## Records to process

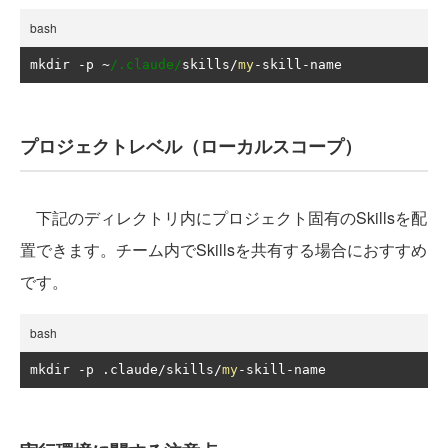
bash
mkdir 
-
p 
~
/.claude/
skills
/
my
-
skill
-
name
プロジェクトレベル（ローカルスコープ）
下記のディレクトリ内にプロジェクト固有のSkillsを配
置できます。チーム内でSkillsを共有する場合におすすめ
です。
bash
mkdir 
-
p 
.
claude
/
skills
/
my
-
skill
-
name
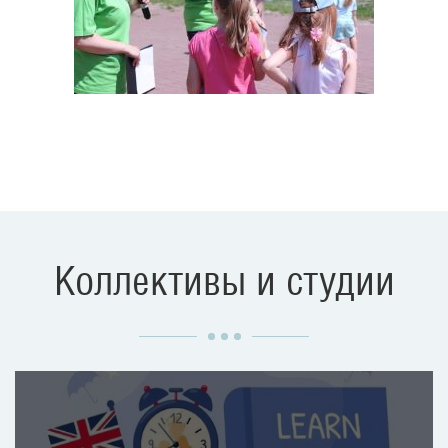
Коллективы и студии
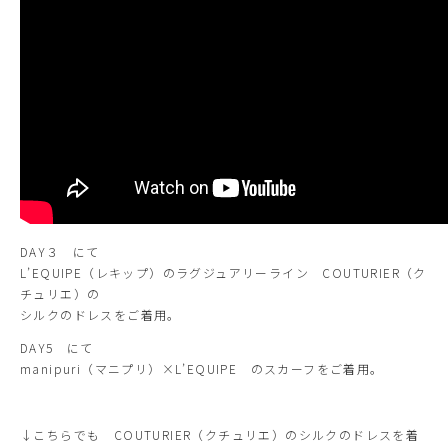
DAY３ にて
L’EQUIPE（レキップ）のラグジュアリーライン COUTURIER（ク
チュリエ）の
シルクのドレスをご着用。
DAY5 にて
manipuri（マニプリ）×L’EQUIPE のスカーフをご着用。
↓こちらでも COUTURIER（クチュリエ）のシルクのドレスを着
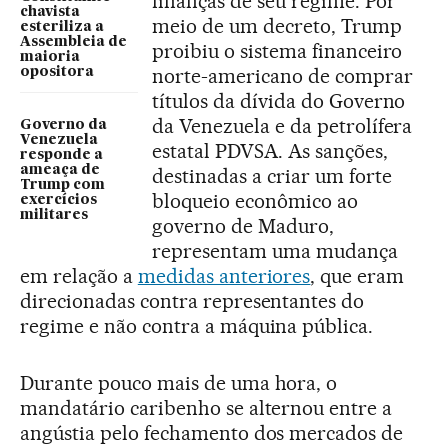
finanças de seu regime. Por
chavista
meio de um decreto, Trump
esteriliza a
Assembleia de
proibiu o sistema financeiro
maioria
norte-americano de comprar
opositora
títulos da dívida do Governo
da Venezuela e da petrolífera
Governo da
Venezuela
estatal PDVSA. As sanções,
responde a
ameaça de
destinadas a criar um forte
Trump com
bloqueio econômico ao
exercícios
militares
governo de Maduro,
representam uma mudança
em relação a
medidas anteriores
, que eram
direcionadas contra representantes do
regime e não contra a máquina pública.
Durante pouco mais de uma hora, o
mandatário caribenho se alternou entre a
angústia pelo fechamento dos mercados de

## Required action
Could the listing above be printed again in full, with every picture omitted?

## Task result
bash
mkdir 
-
p 
~
/.claude/
skills
/
my
-
skill
-
name
プロジェクトレベル（ローカルスコープ）
下記のディレクトリ内にプロジェクト固有のSkillsを配
置できます。チーム内でSkillsを共有する場合におすすめ
です。
bash
mkdir 
-
p 
.
claude
/
skills
/
my
-
skill
-
name
Коллективы и студии
DAY３ にて
L’EQUIPE（レキップ）のラグジュアリーライン COUTURIER（ク
チュリエ）の
シルクのドレスをご着用。
DAY5 にて
manipuri（マニプリ）×L’EQUIPE のスカーフをご着用。
↓こちらでも COUTURIER（クチュリエ）のシルクのドレスを着
finanças de seu regime. Por
chavista
meio de um decreto, Trump
esteriliza a
Assembleia de
proibiu o sistema financeiro
maioria
norte-americano de comprar
opositora
títulos da dívida do Governo
da Venezuela e da petrolífera
Governo da
Venezuela
estatal PDVSA. As sanções,
responde a
ameaça de
destinadas a criar um forte
Trump com
bloqueio econômico ao
exercícios
militares
governo de Maduro,
representam uma mudança
em relação a
medidas anteriores
, que eram
direcionadas contra representantes do
regime e não contra a máquina pública.
Durante pouco mais de uma hora, o
mandatário caribenho se alternou entre a
angústia pelo fechamento dos mercados de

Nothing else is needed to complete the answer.